Beiträge von hoerohr

    Hallo Calvin,

    ich teste zur Zeit sehr intensiv im Kundenauftrag einen Tonarm, den 9CC-evo, mit unterschiedlichen TA-Systemen. Das AT-F7 war das erste Testsystem, damit habe ich jetzt eine lange und intensive Testzeit hinter mir. Grob geschätzt etwa 200h.


    Mit dem 9cc-evo harmoniert das sehr gut. Allerdings war recht viel Kleinarbeit bezüglich Justage und der Suche nach der richtigen Tonarmhöhe und Abschlussimpedanz notwendig, um es so klingen zu lassen das es richtig Spaß macht. Richtig eingestellt liefert es eine sehr gute Räumlichkeit, Lebendigkeit, Auflösung etc. Allerdings klingt es immer etwas kalt - oder technisch, je nach Ausdrucksweise, aber keinesfalls lästig oder scharf. Die "Kälte" konnte ich durch den Einsatz eines Distanzplättchens aus Holz (2mm/Nussbaum) etwas abmildern, aber ganz weg bekommt man es nicht. Vergleicht man es mit dem Denon DL 103, so könnte man sagen, das System will mehr - aber es reicht nicht ganz. Rund und harmonisch sind eher nicht die Attribute die einem zu diesem System einfallen könnten.

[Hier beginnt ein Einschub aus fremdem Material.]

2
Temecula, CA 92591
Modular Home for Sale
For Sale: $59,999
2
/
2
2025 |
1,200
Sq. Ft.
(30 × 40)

    Bei mir lief es an einem MC-Preamp mit symmetrischem Eingang. Bei einer Abschlussimpedanz zwischen 140-160 Ohm lieferte es die besten Resultate.


    Hoffe das hilft dir etwas.


    Gruß


    Matej


    PS: das System wird bei mir in Kürze frei...

    Ortofon AS212 - das waren noch goldene Zeiten. Und dazu gab es auch das Orsonic Headshell vergleichsweise sehr günstig.


    Den Tonarm gab es für 35,- DM. Neue Innenverkabelung, neue Kugellager von SKF, Vertikallager gereinigt und neu justiert - und die HiFi-Welt staunte. Und wenn ich mich recht entsinne, lag das Orsonic-Headshell damals bei 85,- DM. Einen Unterschied zum Clearaudio-Stability-Headshell (damals ca. 280,- DM) habe ich nie gehört - und ich hatte sehr oft Vergleichsmöglichkeiten.


    Eine tolle Kombi...:thumbup:


    Gruß


    Matej

    Hallo Olaf,

    die Kappa Serie sind eher Spaßboxen, sofern sie richtig angesteuert werden. Was jetzt aber nicht das ganz große Problem ist.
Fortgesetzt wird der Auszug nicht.